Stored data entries
○ ○ ○ ○ ○ ○ ○
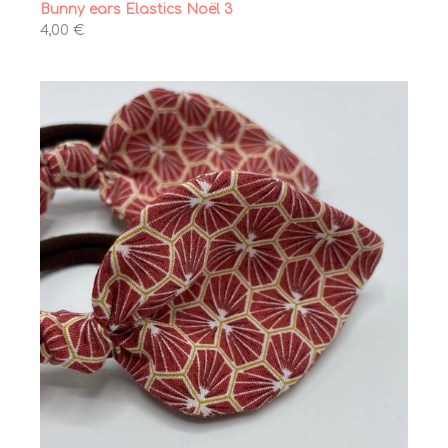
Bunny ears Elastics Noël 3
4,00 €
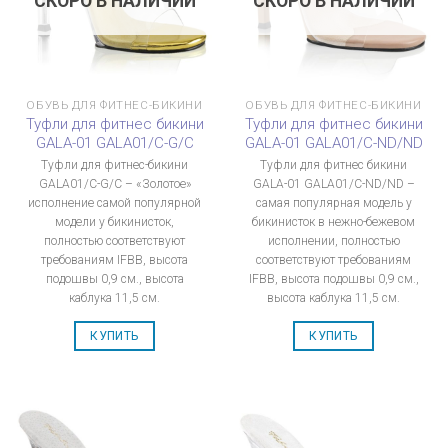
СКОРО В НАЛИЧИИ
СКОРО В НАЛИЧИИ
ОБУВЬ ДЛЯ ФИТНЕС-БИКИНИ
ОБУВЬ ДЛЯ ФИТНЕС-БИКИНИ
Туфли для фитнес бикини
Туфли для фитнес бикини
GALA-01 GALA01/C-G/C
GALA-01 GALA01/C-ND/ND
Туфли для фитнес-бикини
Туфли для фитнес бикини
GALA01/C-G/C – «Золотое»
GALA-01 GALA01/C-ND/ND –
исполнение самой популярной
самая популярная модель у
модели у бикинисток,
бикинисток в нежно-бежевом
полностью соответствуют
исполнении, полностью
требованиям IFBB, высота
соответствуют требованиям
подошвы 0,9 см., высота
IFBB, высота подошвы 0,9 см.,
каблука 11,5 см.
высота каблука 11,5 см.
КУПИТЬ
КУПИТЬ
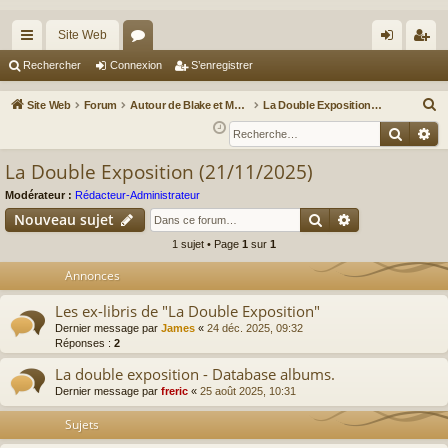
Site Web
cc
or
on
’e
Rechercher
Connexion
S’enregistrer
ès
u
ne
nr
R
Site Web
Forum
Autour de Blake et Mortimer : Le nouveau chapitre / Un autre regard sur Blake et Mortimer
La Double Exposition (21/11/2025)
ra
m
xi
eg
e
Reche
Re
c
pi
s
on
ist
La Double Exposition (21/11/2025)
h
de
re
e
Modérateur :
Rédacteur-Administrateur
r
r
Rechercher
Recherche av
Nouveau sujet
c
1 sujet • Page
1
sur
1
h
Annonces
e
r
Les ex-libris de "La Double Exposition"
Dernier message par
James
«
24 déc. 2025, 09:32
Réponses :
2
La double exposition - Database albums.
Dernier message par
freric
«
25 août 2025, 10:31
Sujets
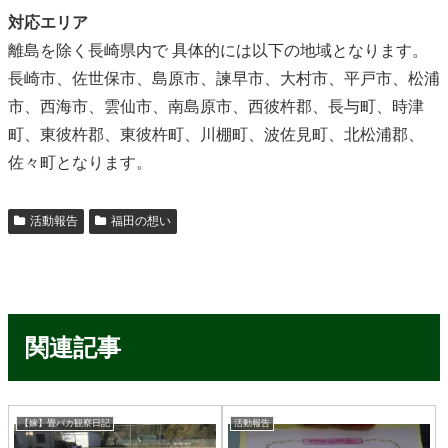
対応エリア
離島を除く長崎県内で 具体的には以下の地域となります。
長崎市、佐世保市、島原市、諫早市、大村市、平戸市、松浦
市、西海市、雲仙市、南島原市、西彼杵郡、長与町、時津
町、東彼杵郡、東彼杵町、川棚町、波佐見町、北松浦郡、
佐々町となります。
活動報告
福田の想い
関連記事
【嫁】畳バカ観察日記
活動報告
○ ○ ○ ○ ○ ○ ○
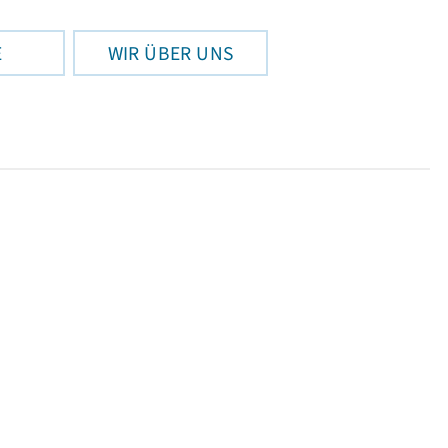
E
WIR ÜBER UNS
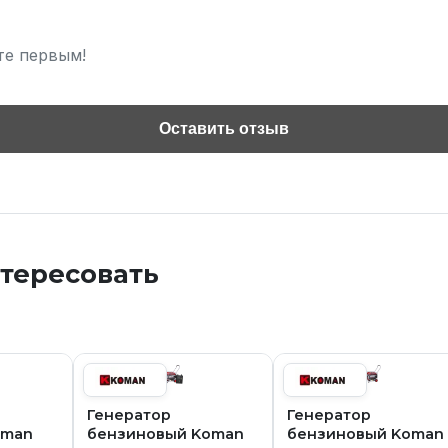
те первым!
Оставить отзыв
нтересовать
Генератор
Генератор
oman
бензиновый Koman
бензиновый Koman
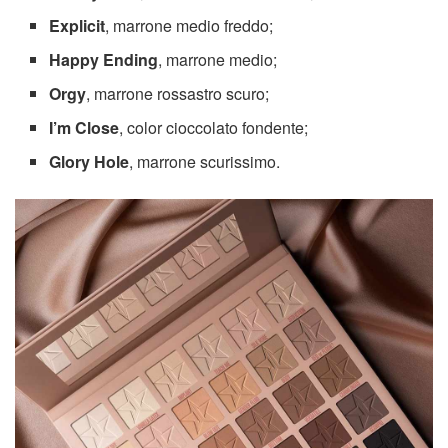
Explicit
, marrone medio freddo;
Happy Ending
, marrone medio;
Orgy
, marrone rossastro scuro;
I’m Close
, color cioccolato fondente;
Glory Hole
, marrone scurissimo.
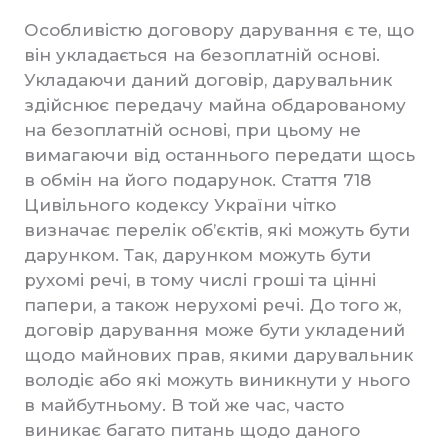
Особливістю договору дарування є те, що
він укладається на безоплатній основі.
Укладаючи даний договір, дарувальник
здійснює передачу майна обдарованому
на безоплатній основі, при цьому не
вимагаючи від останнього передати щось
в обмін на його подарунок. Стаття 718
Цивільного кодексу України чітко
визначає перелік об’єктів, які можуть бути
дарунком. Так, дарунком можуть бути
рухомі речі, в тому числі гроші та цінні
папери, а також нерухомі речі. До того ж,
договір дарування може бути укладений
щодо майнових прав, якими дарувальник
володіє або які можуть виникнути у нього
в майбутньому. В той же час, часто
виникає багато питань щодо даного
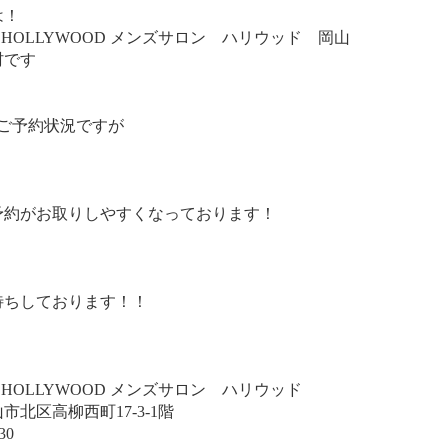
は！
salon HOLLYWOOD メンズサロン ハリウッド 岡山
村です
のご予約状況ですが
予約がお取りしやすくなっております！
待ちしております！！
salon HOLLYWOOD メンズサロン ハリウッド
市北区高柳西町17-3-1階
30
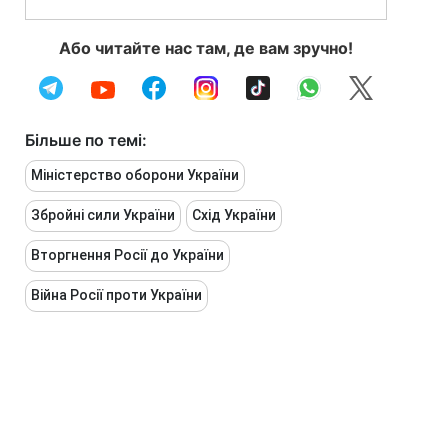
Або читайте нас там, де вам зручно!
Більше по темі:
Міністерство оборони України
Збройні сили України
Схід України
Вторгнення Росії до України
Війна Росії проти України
○ ○ ○ ○ ○ ○ ○
Output exactly, and only, the lines of the entries above from the one with "Bunny ears Elastics Noël 3" up to and including the one with "требованиям IFBB, высота"; pictures are to be left out.

Result for this exercise:
Bunny ears Elastics Noël 3
4,00 €
СКОРО В НАЛИЧИИ
СКОРО В НАЛИЧИИ
ОБУВЬ ДЛЯ ФИТНЕС-БИКИНИ
ОБУВЬ ДЛЯ ФИТНЕС-БИКИНИ
Туфли для фитнес бикини
Туфли для фитнес бикини
GALA-01 GALA01/C-G/C
GALA-01 GALA01/C-ND/ND
Туфли для фитнес-бикини
Туфли для фитнес бикини
GALA01/C-G/C – «Золотое»
GALA-01 GALA01/C-ND/ND –
исполнение самой популярной
самая популярная модель у
модели у бикинисток,
бикинисток в нежно-бежевом
полностью соответствуют
исполнении, полностью
требованиям IFBB, высота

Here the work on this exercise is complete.